El mundo cada día tiene más
seguidores de la mentira, empleados a fondo para cubrir el
rostro de tantas falsedades, para borrar el rastro de tantos
fingimientos, y de este modo parezca verdad lo que es
hipocresía, disimulando las trampas y ocultando los
propósitos. La incoherencia nos gobierna adoctrinándonos en
la insensibilidad. Las vías de la ficción son tan largas
como anchas, hasta el punto que nos dejan sin abecedario
para poder expresar cuán necesaria es la regeneración de
esta tribu. Por una parte, se pone de manifiesto un mayor
reconocimiento de la necesidad de crear sociedades y
economías que sean ecológicas; y, en cambio, se olvida que
entre las víctimas del aluvión de inútiles contiendas, está
nuestro propio hábitat, que es torturado como jamás, cada
vez que se queman los cultivos, que los bosques son talados,
que los suelos son envenados o que los mismos pozos de agua
se contaminen.
Ciertamente, en esta mundanidad que soportamos, tenemos gran
cosecha de farsantes revestidos de pregoneros, con promesas
falsas que engañan a la gente, que incitan al odio, a la
rivalidad y a la rebelión. Son organizadores de
levantamientos que parecen allanarnos el camino y lo que nos
causan es un daño irreparable en nuestro propio avance
humano hacia el bien colectivo y la familiaridad como
horizonte. Las escenas de personas comprimidas en un tren es
un claro modelo de que los refugiados no son tratados como
seres humanos, como parte de nuestra familia. Tantas veces
se nos llena la boca de auxiliar a las sociedades de todos
los continentes, a crear y participar conocimientos; y, sin
embargo, la insolidaridad es manifiesta. No podemos ser
solidarios, porque el mismo sistema productivo insta a un
estilo egoísta y competitivo de vida. Si en lugar de
pregonar tanto, nos donásemos más, sí cada uno hiciese lo
que le corresponde, si todos pusiésemos en el centro a
nuestro semejante y no al dinero, verían como el compartir
fraterno se volvería una realidad.
Está visto, en consecuencia, que el mayor ferrocarril del
mundo es el de las vías anchas y largas de la maldita
mentira; el arsenal no puede estar más poblado, nos desborda
con su retahíla de peligros. Que se lo digan a los
activistas de derechos humanos, que afrontan cada vez más
riesgos en la medida que destapen la auténtica verdad,
siendo en tantas ocasiones detenidos de manera arbitraria,
torturados e incluso asesinados. No podemos silenciar lo que
es evidente. La verdad se ha corrompido tanto con la doblez
del ciudadano como con la pasividad o indiferencia
ciudadana. Nos llena de tristeza, pues, que los ojos de un
niño crezcan a la sombra de la soberbia y de la mentira.

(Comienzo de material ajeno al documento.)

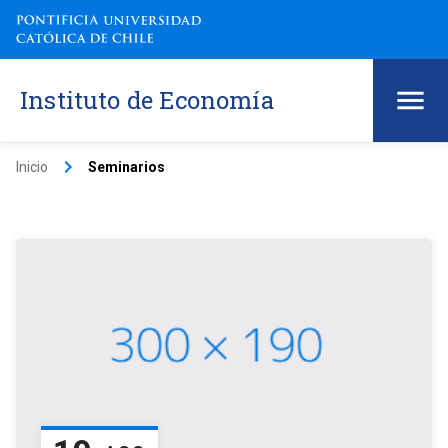
Instituto de Economía
keyboard_arrow_right
Inicio
Seminarios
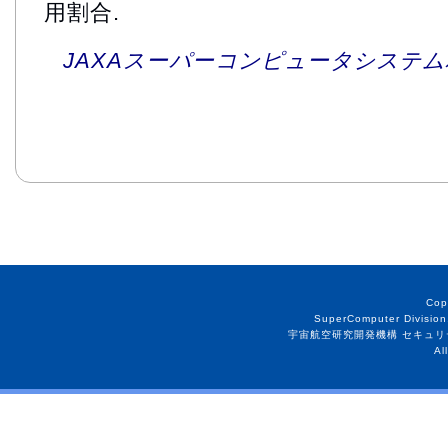
用割合.
JAXAスーパーコンピュータシステム利
Cop
SuperComputer Division
宇宙航空研究開発機構 セキュリ
Al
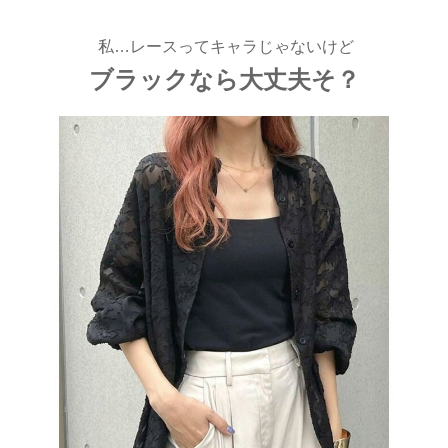
ラワーシアーシャツ
私…レースってキャラじゃないけど
ブラックなら大丈夫そ？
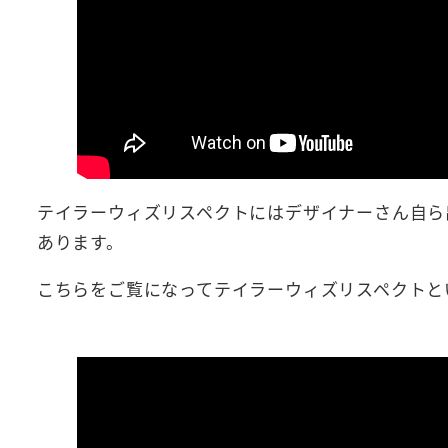
テイラーウィズリスペクトにはデザイナーさん自ら
あります。
こちらをご覧になってテイラーウィズリスペクトと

Crecer sin verdad es como entregar el alma a la necedad y
arrogancia, pues suprimido el amor de la inocencia, el amor
dentro de uno mismo, nuestra propia visión se convierte en
odio al adversario, aunque sea de nuestro específico linaje.
Para desdicha nuestra, cuando no se respeta ni el propio
derecho natural, la posibilidad de buscar la verdad
libremente, dentro de los límites del orden moral y del bien
colectivo, queda reducida a nada, ya que todo se somete e
impone. Así, los ciudadanos de todo el planeta, son cada vez
más conscientes de la ausencia de dignidades humanas más
allá de la letra impresa, advirtiendo retrocesos
verdaderamente alarmantes, pues son muchos los ciudadanos
que no pueden gozar de su criterio propio, y aunque ansían
ser guiados por su conciencia del deber, en realidad son
movidos por la coacción. La verdad no admite ambigüedades y
es lo que es, aunque no se reconozca actualmente, en la
medida que nos armoniza y nos sosiega. De ahí la importancia
de hacer leyes tan justas como auténticas, o sea, directas
en la defensa de las libertades fundamentales. En este
sentido, un grupo de expertos de Naciones Unidas, acaba de
advertir sobre la imprecisión de una nueva ley sobre
terrorismo en Brasil. Es tan solo un ejemplo reciente, de
las muchas contrariedades que a diario se nos sirven desde
las bandejas del poder a la sociedad, y que suele caminar en
detrimento de la defensa de los derechos de minorías,
religiosos, laborales y políticos, sabiendo que no hay mayor
mentira que la verdad mal entendida.